=== The problem ===
Everything from the line containing "AKTUELLE VERFÜGBARKEIT" to the last line of the material below must be retyped exactly, both ends included; skip the pictures.

=== Information provided ===
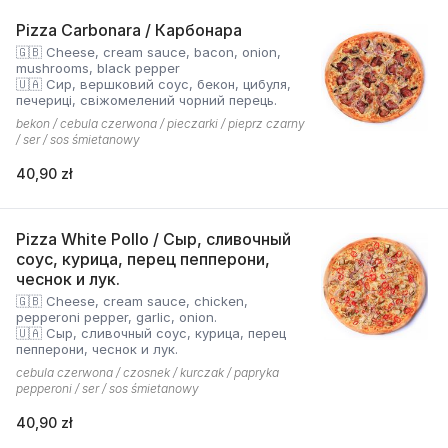
Pizza Carbonara / Карбонара
🇬🇧 Cheese, cream sauce, bacon, onion,
mushrooms, black pepper
🇺🇦 Сир, вершковий соус, бекон, цибуля,
печериці, свіжомелений чорний перець.
bekon / cebula czerwona / pieczarki / pieprz czarny
/ ser / sos śmietanowy
40,90 zł
Pizza White Pollo / Сыр, сливочный
соус, курица, перец пепперони,
чеснок и лук.
🇬🇧 Cheese, cream sauce, chicken,
pepperoni pepper, garlic, onion.
🇺🇦 Сыр, сливочный соус, курица, перец
пепперони, чеснок и лук.
cebula czerwona / czosnek / kurczak / papryka
pepperoni / ser / sos śmietanowy
40,90 zł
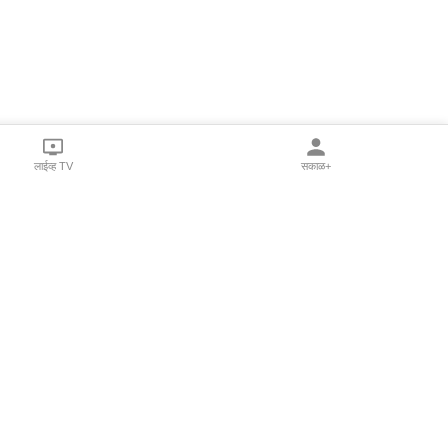
लाईव्ह TV
सकाळ+
l Programs
Print Products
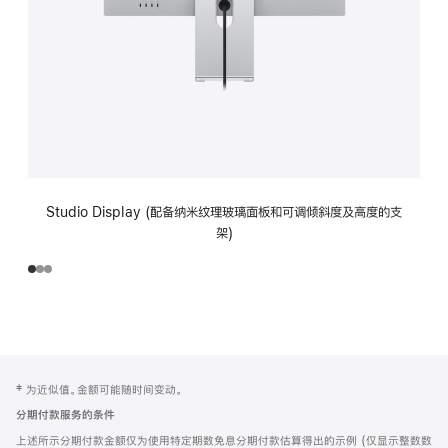
Studio Display (配备纳米纹理玻璃面板和可调倾斜度及高度的支
架)
网
脚
‡ 为近似值。金额可能随时间变动。
注
页
分期付款服务的条件
页
上述所示分期付款金额仅为使用特定期数免息分期付款估算得出的示例 (仅显示整数数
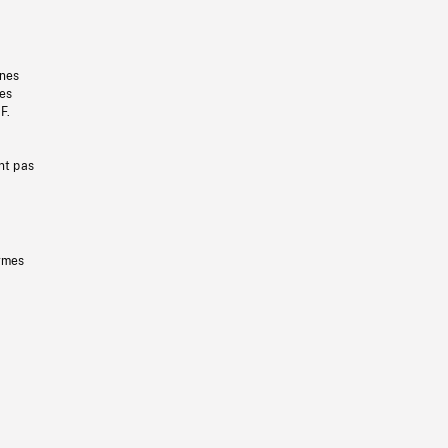
gnes
les
F.
nt pas
ermes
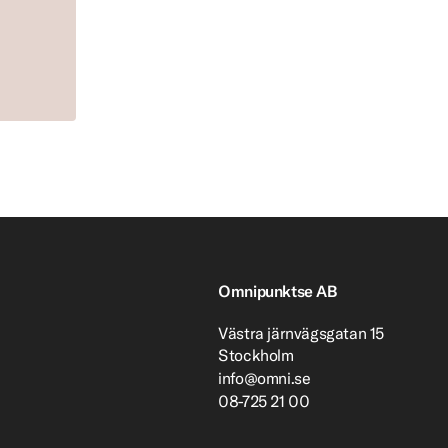
Omnipunktse AB
Västra järnvägsgatan 15
Stockholm
info@omni.se
08-725 21 00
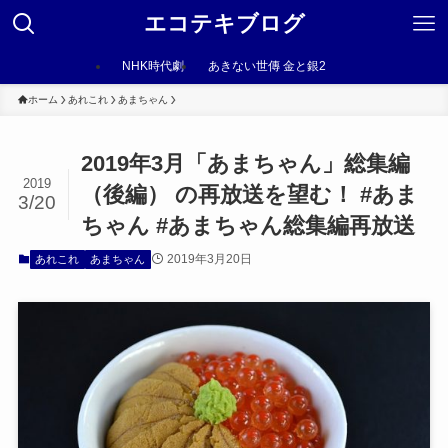
エコテキブログ
NHK時代劇
あきない世傳 金と銀2
ホーム
あれこれ
あまちゃん
2019年3月「あまちゃん」総集編
2019
（後編） の再放送を望む！ #あま
3/20
ちゃん #あまちゃん総集編再放送
2019年3月20日
あれこれ
あまちゃん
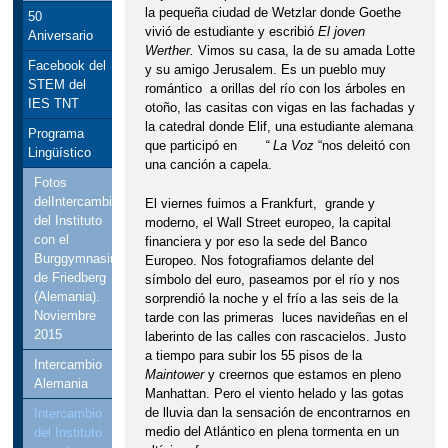
la pequeña ciudad de Wetzlar donde Goethe
50
vivió de estudiante y escribió
El joven
Aniversario
Werther.
Vimos su casa, la de su amada Lotte
Facebook del
y su amigo Jerusalem. Es un pueblo muy
STEM del
romántico a orillas del río con los árboles en
IES TNT
otoño, las casitas con vigas en las fachadas y
la catedral donde Elif, una estudiante alemana
Programa
que participó en
“ La Voz
“nos deleitó con
Lingüístico
una canción a capela.
Fotos
delIntercambio
El viernes fuimos a Frankfurt, grande y
del Instituto
moderno, el Wall Street europeo, la capital
con el
financiera y por eso la sede del Banco
Burggymnasium
Europeo. Nos fotografiamos delante del
de Friedberg
símbolo del euro, paseamos por el río y nos
(Alemania).
sorprendió la noche y el frío a las seis de la
Noviembre
tarde con las primeras luces navideñas en el
2015
laberinto de las calles con rascacielos. Justo
a tiempo para subir los 55 pisos de la
Intercambio
Maintower
y creernos que estamos en pleno
Alemania
Manhattan. Pero el viento helado y las gotas
de lluvia dan la sensación de encontrarnos en
Intercambio
medio del Atlántico en plena tormenta en un
del Instituto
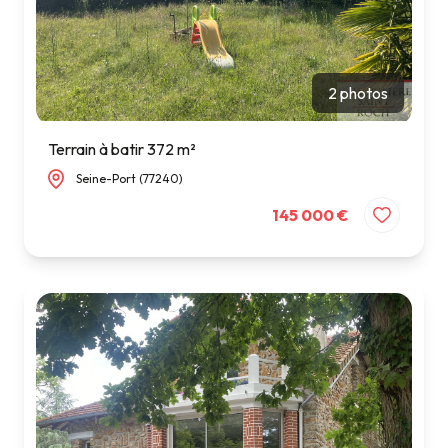
2 photos
Terrain à batir 372 m²
Seine-Port (77240)
145 000 €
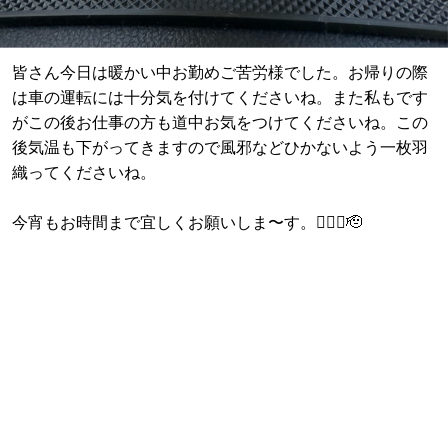
皆さん今日は暖かい中お勤めご苦労様でした。お帰りの際
は車の運転には十分気を付けてくださいね。また私もです
がこの後お仕事の方も道中お気をつけてくださいね。この
後気温も下がってきますので風邪などひかないよう一枚羽
織ってくださいね。
今宵もお時間まで宜しくお願いしま〜す。🙇🏼‍♂️🫡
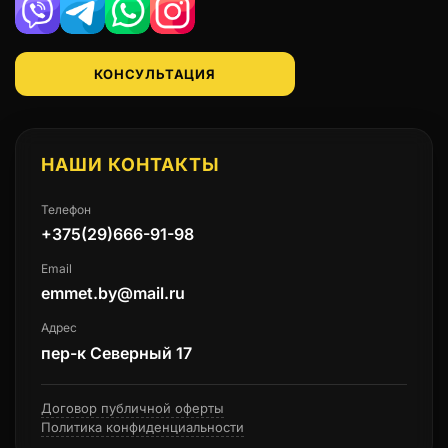
Viber
Telegram
WhatsApp
Instagram
КОНСУЛЬТАЦИЯ
НАШИ КОНТАКТЫ
Телефон
+375(29)666-91-98
Email
emmet.by@mail.ru
Адрес
пер-к Северный 17
Договор публичной оферты
Политика конфиденциальности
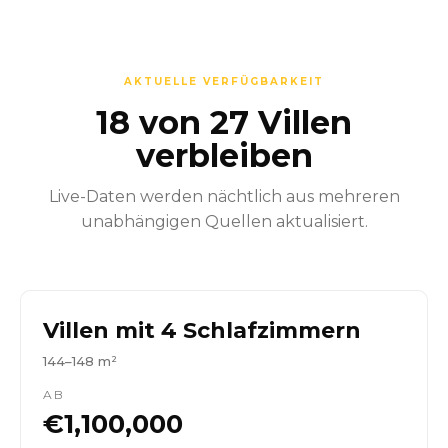
AKTUELLE VERFÜGBARKEIT
18 von 27 Villen
verbleiben
Live-Daten werden nächtlich aus mehreren
unabhängigen Quellen aktualisiert.
Villen mit 4 Schlafzimmern
144–148 m²
AB
€1,100,000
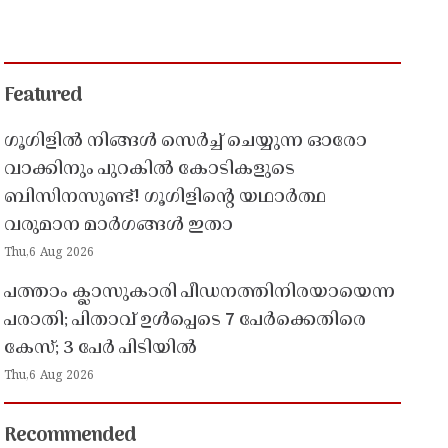
Featured
ഗൂഗിളിൽ നിങ്ങൾ സെർച്ച് ചെയ്യുന്ന ഓരോ
വാക്കിനും പുറകിൽ കോടികളുടെ
ബിസിനസുണ്ട്! ഗൂഗിളിന്റെ യഥാർത്ഥ
വരുമാന മാർഗങ്ങൾ ഇതാ
Thu,6 Aug 2026
പത്താം ക്ലാസുകാരി പീഡനത്തിനിരയായെന്ന
പരാതി; പിതാവ് ഉൾപ്പെടെ 7 പേർക്കെതിരെ
കേസ്; 3 പേർ പിടിയിൽ
Thu,6 Aug 2026
Recommended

=== Result of this exercise ===
AKTUELLE VERFÜGBARKEIT
18 von 27 Villen
verbleiben
Live-Daten werden nächtlich aus mehreren
unabhängigen Quellen aktualisiert.
Villen mit 4 Schlafzimmern
144–148 m²
AB
€1,100,000
Featured
ഗൂഗിളിൽ നിങ്ങൾ സെർച്ച് ചെയ്യുന്ന ഓരോ
വാക്കിനും പുറകിൽ കോടികളുടെ
ബിസിനസുണ്ട്! ഗൂഗിളിന്റെ യഥാർത്ഥ
വരുമാന മാർഗങ്ങൾ ഇതാ
Thu,6 Aug 2026
പത്താം ക്ലാസുകാരി പീഡനത്തിനിരയായെന്ന
പരാതി; പിതാവ് ഉൾപ്പെടെ 7 പേർക്കെതിരെ
കേസ്; 3 പേർ പിടിയിൽ
Thu,6 Aug 2026
Recommended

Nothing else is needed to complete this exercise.